Explicit caching isn't just about saving money - it changes what's possible. When context costs drop 75%, users experiment more, iterate faster, and trust the system with larger problems.

7) Milestones & PRs

Area Link Status
Gemini Tools integration (real-time research) PR #5959 Merged
Progressive Gemini naming migration PR #5990 Approved / pending merge
Grounding with Google Search Race Condition fix PR #7434 Approved / pending merge
Gemini Tools & citations streaming UX PR #4895 In long review
Hybrid token counting strategy PR #5418 Closed (team chose API-based)
Gemini integration proposal (early) Issue #4483 Discussion
Improve Gemini UX Issue #4526 In progress
Sources placement bug Issue #6372 Investigating
Additional Gemini settings Issue #6616 Planned
Misc. context/indexing follow-ups Issue #5444 In progress
Early PR (duplicate/conflict) PR #4360 Superseded

8) Weekly Log

  • Week 1 (Jun 2–9): Onboarded Roo Code; opened #4360; proposal #4483; scouted long-context & caching approach.

  • Week 2 (Jun 16–20): Continued on Gemini controls; handled duplication conflict with #4360.

  • Week 3 (Jun 23–27): Pushed #4895; began #4526 branch (i/improve-gemini-ux-4526); drafted explicit caching plan.

  • Week 4 (Jun 30–Jul 4): Review cycles for #4895; expanded docs/explanations for large PR review.

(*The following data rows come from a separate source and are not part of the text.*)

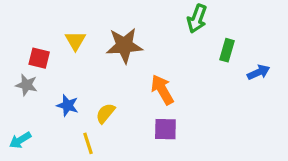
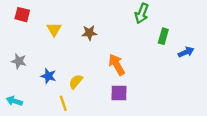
brown star: (124, 45) -> (89, 33), size x0.6
red square: (39, 58) -> (22, 15), moved
cyan arrow: (20, 140) -> (14, 101), turned 49

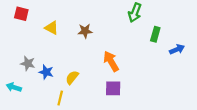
yellow triangle: (54, 29) -> (52, 28), turned -32
gray star: (19, 61) -> (28, 63), moved
cyan arrow: (14, 101) -> (14, 87), moved
yellow line: (63, 103) -> (60, 98), turned 32

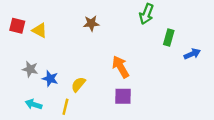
red square: (21, 14) -> (17, 26), moved
yellow triangle: (52, 28) -> (40, 30), moved
brown star: (85, 31) -> (91, 23), moved
cyan arrow: (14, 87) -> (34, 104), moved

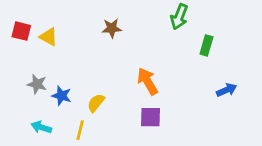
blue arrow: (192, 54) -> (227, 90), moved

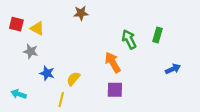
green arrow: (179, 17) -> (129, 39), moved, turned 132
brown star: (112, 28) -> (81, 13), moved
gray star: (37, 84) -> (31, 51), moved
cyan arrow: (41, 127) -> (19, 94), moved

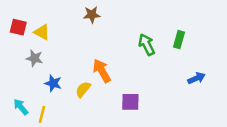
orange arrow: (113, 62) -> (102, 71), moved
cyan arrow: (19, 94) -> (21, 107), turned 32
yellow line: (61, 100) -> (42, 114), moved

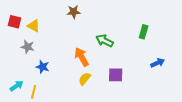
green arrow: (147, 45) -> (105, 41), moved, turned -36
yellow semicircle: (83, 89) -> (85, 79), moved
purple square: (130, 102) -> (116, 75), moved
cyan arrow: (21, 107) -> (17, 86), turned 96

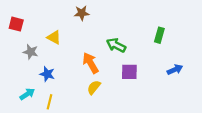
yellow triangle: (34, 26) -> (54, 37), moved
purple square: (116, 75) -> (129, 72), moved
cyan arrow: (17, 86) -> (27, 94), moved
yellow line: (34, 92) -> (49, 102), moved

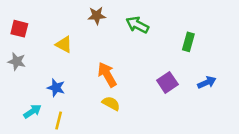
green arrow: (116, 45) -> (137, 25), moved
gray star: (31, 52) -> (17, 61), moved
purple square: (129, 72) -> (167, 82), moved, turned -35
yellow semicircle: (94, 87) -> (111, 103), turned 80

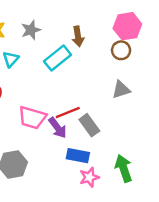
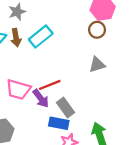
brown arrow: (78, 36) -> (16, 38), moved
gray rectangle: (89, 125) -> (65, 107), moved

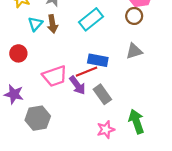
cyan rectangle: (41, 37) -> (91, 19), moved
pink trapezoid: (18, 89) -> (55, 76), turned -35
blue rectangle: (59, 123) -> (98, 60), moved

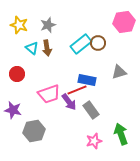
brown circle: (134, 16) -> (98, 43), moved
cyan triangle: (35, 24) -> (32, 48), turned -32

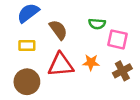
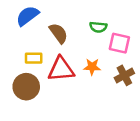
yellow rectangle: (27, 46) -> (34, 58), moved

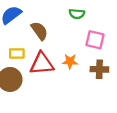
green semicircle: (98, 27) -> (77, 14), moved
brown cross: (124, 75) -> (99, 69), turned 30

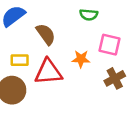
orange star: (70, 61) -> (81, 59), moved
brown cross: (99, 69) -> (115, 78), turned -30

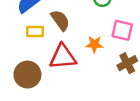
yellow rectangle: (20, 60) -> (35, 32), moved

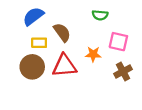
brown circle: (27, 75) -> (32, 67), moved

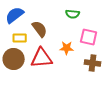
brown cross: (123, 71) -> (93, 63), turned 35

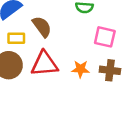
orange star: (67, 48) -> (80, 69), moved

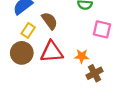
yellow rectangle: (16, 38) -> (28, 30), turned -56
brown cross: (110, 70) -> (95, 73), moved, turned -35

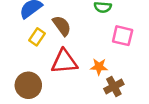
brown circle: (22, 53) -> (28, 85), moved

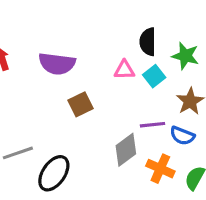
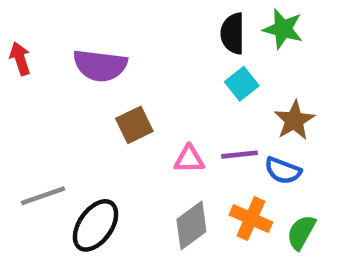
green star: (185, 56) -> (283, 29), moved
pink triangle: (124, 70) -> (189, 159), moved
gray diamond: (126, 150) -> (191, 225), moved

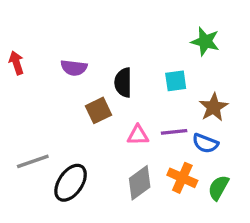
black semicircle: (233, 33) -> (123, 83), moved
purple semicircle: (100, 65) -> (74, 68), size x0.7
cyan square: (242, 84) -> (176, 81), turned 30

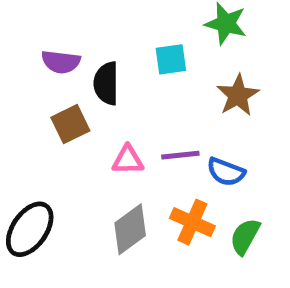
purple semicircle: (74, 68) -> (61, 62), moved
cyan square: (176, 81) -> (171, 59), moved
brown star: (213, 107) -> (238, 95), moved

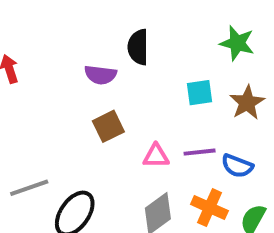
cyan square: (171, 59) -> (200, 93), moved
black semicircle: (106, 83) -> (138, 47), moved

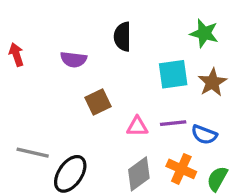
purple semicircle: (100, 75) -> (74, 59), moved
cyan square: (200, 93) -> (173, 74), size x1.4
gray line: (29, 188) -> (33, 153), turned 32

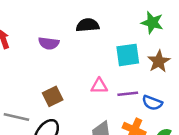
black semicircle: (123, 37) -> (88, 25), turned 85
brown square: (98, 102) -> (53, 96), moved
pink triangle: (137, 126) -> (99, 86), moved

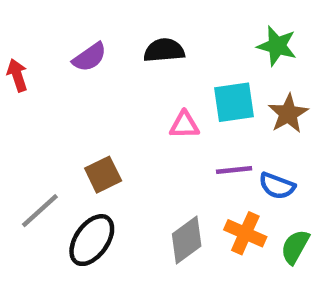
purple semicircle: (49, 43) -> (90, 57), moved, turned -42
pink triangle: (99, 86) -> (184, 125), moved
gray line: (16, 117) -> (40, 211), turned -55

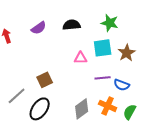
green star: (277, 46) -> (110, 23), moved

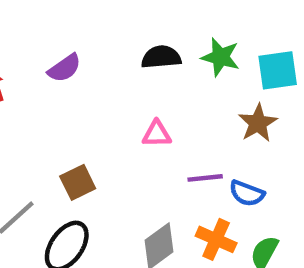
black semicircle: (72, 25) -> (161, 57), moved
cyan square: (103, 48) -> (278, 70), moved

  • Week 5 (Jul 7–11): Implemented #5418 (hybrid token counting); reached consensus on citations strategy (sources at end).

  • Week 6 (Jul 14–18): Finalized hybrid strategy; more #4895 iterations; opened #5444.

  • Week 7 (Jul 14–18, continued): Same sprint; prepared explicit caching proposal; discussed cost optimization.

  • Week 8 (Jul 21–25): Merged #5959 🎉; started #5990 (model naming migration).

  • Week 9 (Jul 28–Aug 1): Advanced #5990; investigated #6372; studied OpenRouter/Requesty caching approaches.

  • Week 10 & 11 (Aug 4–15): #5990 approved; deep-dive into #6372 race/state issues; finalized explicit caching proposal.

  • Week 12 (Aug 18–22): The scope of solving the race/state condition problem in #6372 was too large. Therefore, it was the best to lean towards to code design change.

  • Week 13 (Aug 25–31): Finalizing #6372 fixed by #7434 and working on the Final Report for GSoC 2025 at Google Deepmind x Roo Code.

9) Acknowledgments

My deepest thanks to incredible mentor Paige Bailey for putting up with my overengineered solutions, constant support and guidance not only for GSoC but beyond it too.

Hannes Rudolph - I loved your enthusiasm and excitement. Thank you for introducing me to Roo Code and for keeping me updated and helping me.

Matt Rubens and Daniel - Those 60+ review comments were brutal but necessary. However, I enjoyed every minute of it and the great discussions we had.

The Roo Code community who tested stuff and reported bugs.

And thanks to Google DeepMind for the opportunity to work on something that actually ships, instead of just staying in a research repo somewhere.

10) Resources & Links


11) Closing

The grounded search feature is working. Users are actually using it, which still feels weird to say.

The race condition fix was probably the most satisfying to solve, even though it took way longer than I expected. Streaming APIs are tricky, and citation placement during real-time responses is one of those problems that seems simple until you actually try to implement it. The caching design... well, it's designed. Whether it gets built is up to the team now.

Honestly, the biggest thing I learned was how different real software development is from academic projects. Users don't care about elegant algorithms - they care about whether the thing works reliably and doesn't cost them a fortune.

That's probably obvious to most people. Took me a summer to figure it out.

Anyway, these features are out there now, helping developers get better AI responses. That's pretty cool.